Attributed to pent-up demand following pandemic-related restrictions, the robust trend in in-person events endures in Q2 2023. Even as inflation impacts various sectors, businesses continue to prioritise face-to-face interactions.

However, the industry grapples with ongoing challenges in maintaining quality service due to high event volumes. While inflation slightly eased to 7.9 per cent in June, it has not translated to reduced event costs. Energy price hikes have particularly affected the sector, amplifying cost pressures for commercial venues that lacked the same level of government support as individuals.
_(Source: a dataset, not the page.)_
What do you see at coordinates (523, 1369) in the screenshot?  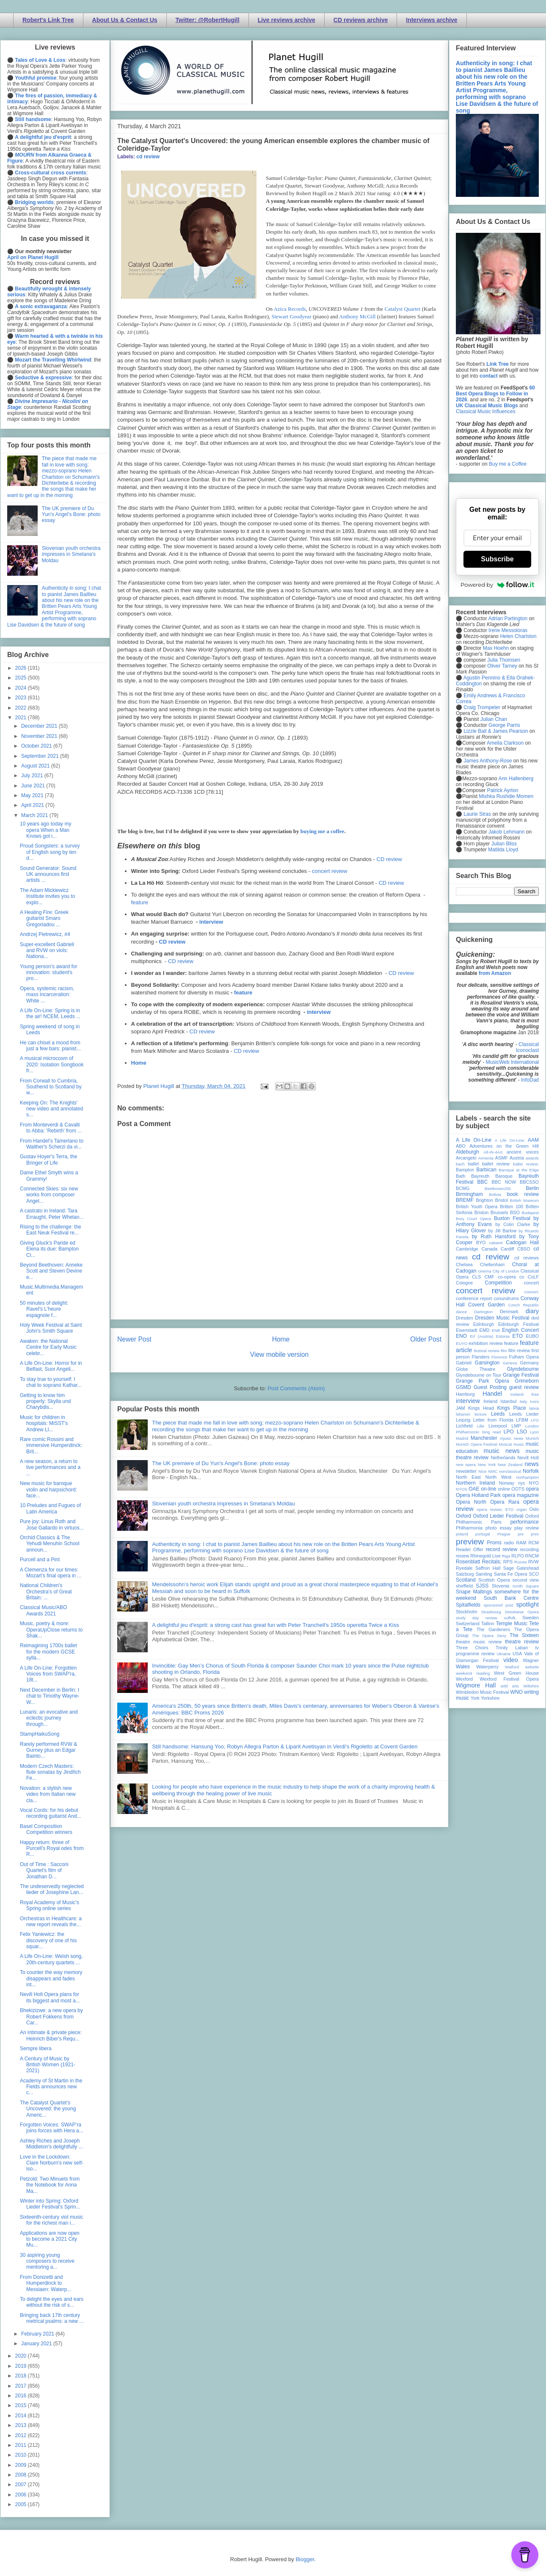 I see `Glyndebourne` at bounding box center [523, 1369].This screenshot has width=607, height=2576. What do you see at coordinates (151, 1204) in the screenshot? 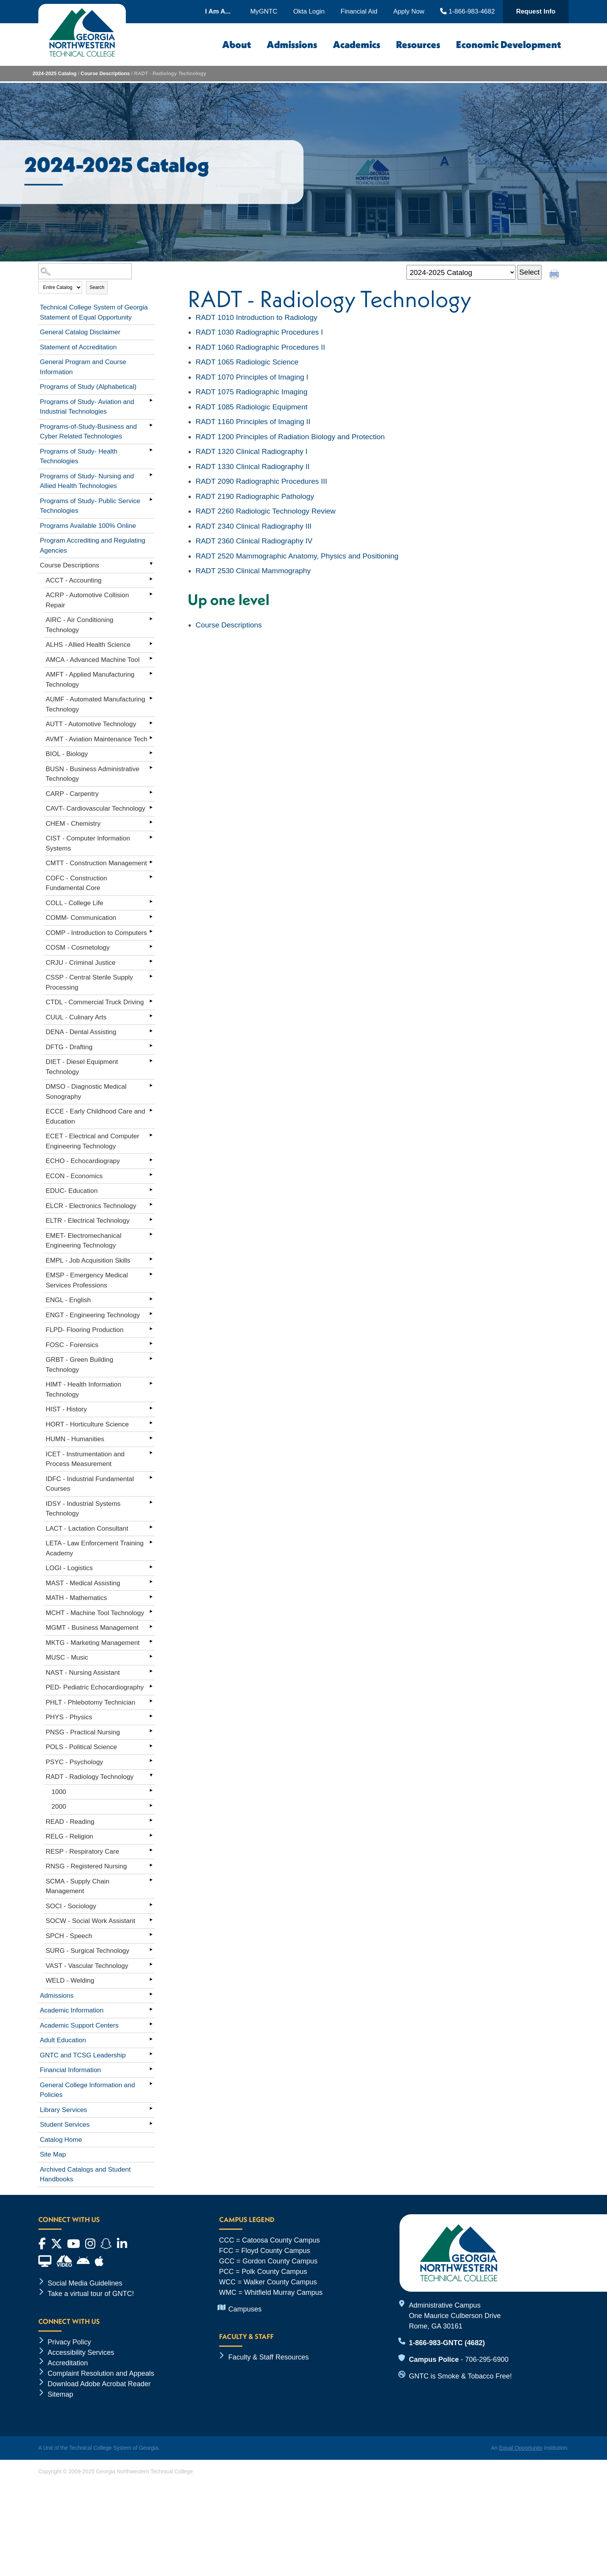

Amidst this backdrop, the average lead time for conferences and meetings in Q2 2023 increased to 80 days from Q1’s 64 days. Though only a fractional rise from Q2 2022’s 77 days, this underlines the departure from the pre-pandemic trend observed in 2019 and short lead times remain. Furthermore, the average number of delegates per event has continued to slide and sat at 65 in Q2 2023, down from Q1’s 74. The year’s average to date is notably lower compared to 2022’s average of 93 delegates per event, reflecting a 25 per cent drop. This underlines the shift towards smaller events despite their increased frequency. This will also contribute to higher prices as venues compensate for smaller events.

As the events sector grapples with inflationary pressures and changing attendee dynamics, adapting to the evolving landscape while maintaining quality and profitability remains a paramount challenge.

Martin Fullard, Business of Events’ director of news and content, said: “Q2 paints a mixed picture. It has demonstrated a strong appetite for in-person events remains, and despite the Easter Break and an additional Bank Holiday in May, forward bookings and actual events taking place remained strong.

“However, there remain challenges that cannot be ignored. Inflation in June sat at 7.9 per cent and as a result we’ve seen a notable increase in revenue per delegate, some 22 per cent. This has been impacted further by the fact that there has been a clear reduction in the number of delegates at events, by some 25 per cent on 2022’s average. This means venues may not be earning as much from their spaces. While more events are taking place this is an increased pressure on resource.”